To mitigate such, measures such as noise barriers, zoning, and noise-reducing technologies can be used.
This refers to the unwanted noise carrying a sudden sharp sound often caused by a brief, sudden increase in decibels. Some examples include a sledgehammer blow, explosion, or gunfire.
Also, this type of noise is most prevalent in the construction and demolition industries. Workers in these sectors use heavy-duty equipment and perform disruptive processes that create impulse noises.
Health Effects of Excessive Noise Hazard Exposure
It’s important to note that the severity of health effects depends on the intensity and duration of the noise hazard exposure. Some of these notable implications include the following:
- Temporary and permanent hearing loss – While temporary hearing loss is usually reversible as the individual’s hearing returns to normal after a few hours or days, repeated exposure to a loud noise hazard can lead to permanent hearing loss.
- Tinnitus – This is when an individual experiences a ringing, buzzing, or humming sound in one or both ears. The intensity varies and it can be temporary or permanent, and can affect a person’s quality of life, making it difficult to concentrate or sleep.
- Hyperacusis – This is a condition where one becomes extremely sensitive to noise. Even moderate noise levels can be painful and uncomfortable, which is usually caused by damage to the inner ear.

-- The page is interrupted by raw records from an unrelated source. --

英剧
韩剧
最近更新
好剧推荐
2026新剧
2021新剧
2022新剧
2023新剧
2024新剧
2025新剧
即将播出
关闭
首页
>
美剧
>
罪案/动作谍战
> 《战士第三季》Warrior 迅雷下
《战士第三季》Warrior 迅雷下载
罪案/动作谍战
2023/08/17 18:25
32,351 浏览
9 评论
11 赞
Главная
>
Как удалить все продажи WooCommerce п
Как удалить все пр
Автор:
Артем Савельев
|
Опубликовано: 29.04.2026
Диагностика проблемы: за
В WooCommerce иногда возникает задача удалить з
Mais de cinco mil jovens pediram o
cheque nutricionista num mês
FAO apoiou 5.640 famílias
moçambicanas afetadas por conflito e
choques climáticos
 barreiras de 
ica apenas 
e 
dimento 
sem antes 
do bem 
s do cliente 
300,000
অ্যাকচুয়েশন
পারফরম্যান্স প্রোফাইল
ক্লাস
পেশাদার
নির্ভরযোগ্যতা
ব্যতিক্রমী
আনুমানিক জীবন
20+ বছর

- Non-auditory health effects – Exposure to excessive noise can also lead to increased stress, high blood pressure, and cardiovascular diseases.
Standards and Regulations
To help employers establish effective noise safety measures and provide a safe workplace, the following standards and regulations for each country or region apply:
- United States (US) – The OSHA’s Occupational Noise Exposure states that if workers are to be exposed to 85 dB of noise or higher, employers should administer an effective hearing conservation program. Other standards include the following:
- Environmental Protection Agency (EPA)’s Noise Control Act of 1972
- The Centers for Disease Control (CDC)’s National Institute for Occupational Safety and Health (NIOSH)

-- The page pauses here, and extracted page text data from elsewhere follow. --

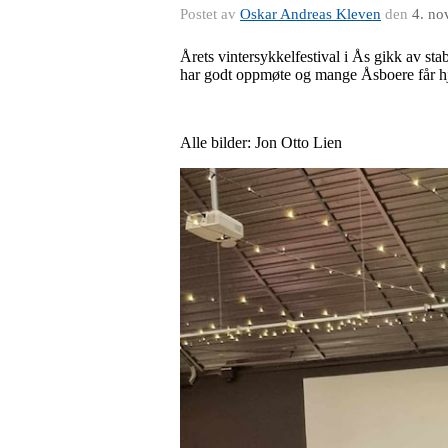
Postet av
Oskar Andreas Kleven
den
4. no
Årets vintersykkelfestival i Ås gikk av st
har godt oppmøte og mange Åsboere får h
Alle bilder: Jon Otto Lien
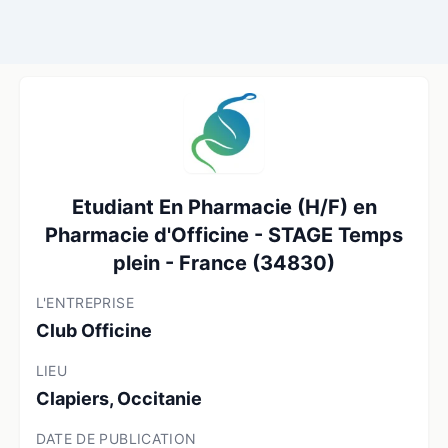
Etudiant En Pharmacie (H/F) en
Pharmacie d'Officine - STAGE Temps
plein - France (34830)
L'ENTREPRISE
Club Officine
LIEU
Clapiers, Occitanie
DATE DE PUBLICATION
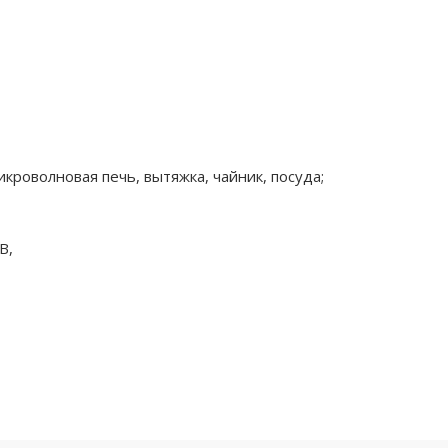
икроволновая печь, вытяжка, чайник, посуда;
В,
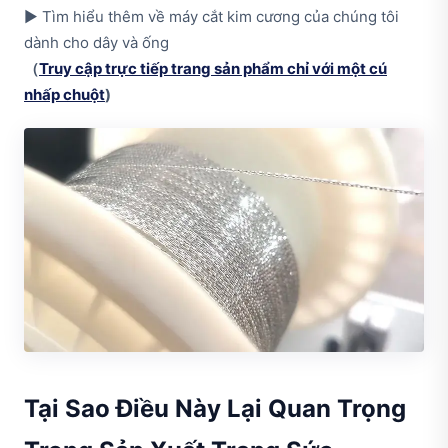
▶
Tìm hiểu thêm về máy cắt kim cương của chúng tôi
dành cho dây và ống
（
Truy cập trực tiếp trang sản phẩm chỉ với một cú
nhấp chuột
)
Tại Sao Điều Này Lại Quan Trọng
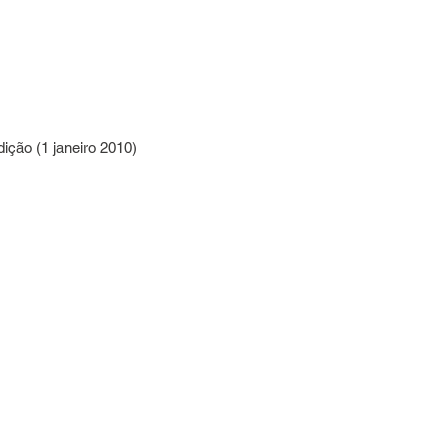
; 1ª edição (1 janeiro 2010)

- Australia – Similar to OSHA, Safe Work Australia’s noise exposure standard states that workers must not be exposed to above 85 dB on average, over the course of an 8-hour shift.
- United Kingdom (UK) – The UK’s Health and Safety Executive (HSE) recommends that employers must provide hearing protection to workers when they’re exposed to 85 dB and that risk assessments be conducted when the exposure level is at 80 dB.
- European Union (EU) – The EU’s OSHA sets exposure limit values fixed at 87 dB while exposure action values at 80 dB (lower value) and 85 dB (upper value).
- Further reading: Noise fact sheets
Best Practices for Managing Noise Hazard Exposure
Some steps that employers can take are the following:
- Proactively identify noise hazards and risks to create action plans in addressing them.
- Implement noise control measures to limit exposure:
- Engineering controls – noise barriers, mufflers, or silencers on machinery and equipment to reduce the noise
- Administrative controls – scheduling noisy activities during off-hours, rotating workers to limit exposure time, or providing quiet areas for breaks
- Personal Protective Equipment (PPE) – use of earplugs and earmuffs; proper fitting and maintenance of hearing protection
- Train and educate employees on the risks associated with noise exposure, how to use PPE correctly, and how to identify and report problems.
- Regularly monitor noise levels to ensure that controls are adequate and identify any changes in noise exposure that may require additional measures.
- Inspect and maintain machinery and equipment to ensure that noise-reducing measures are functioning properly.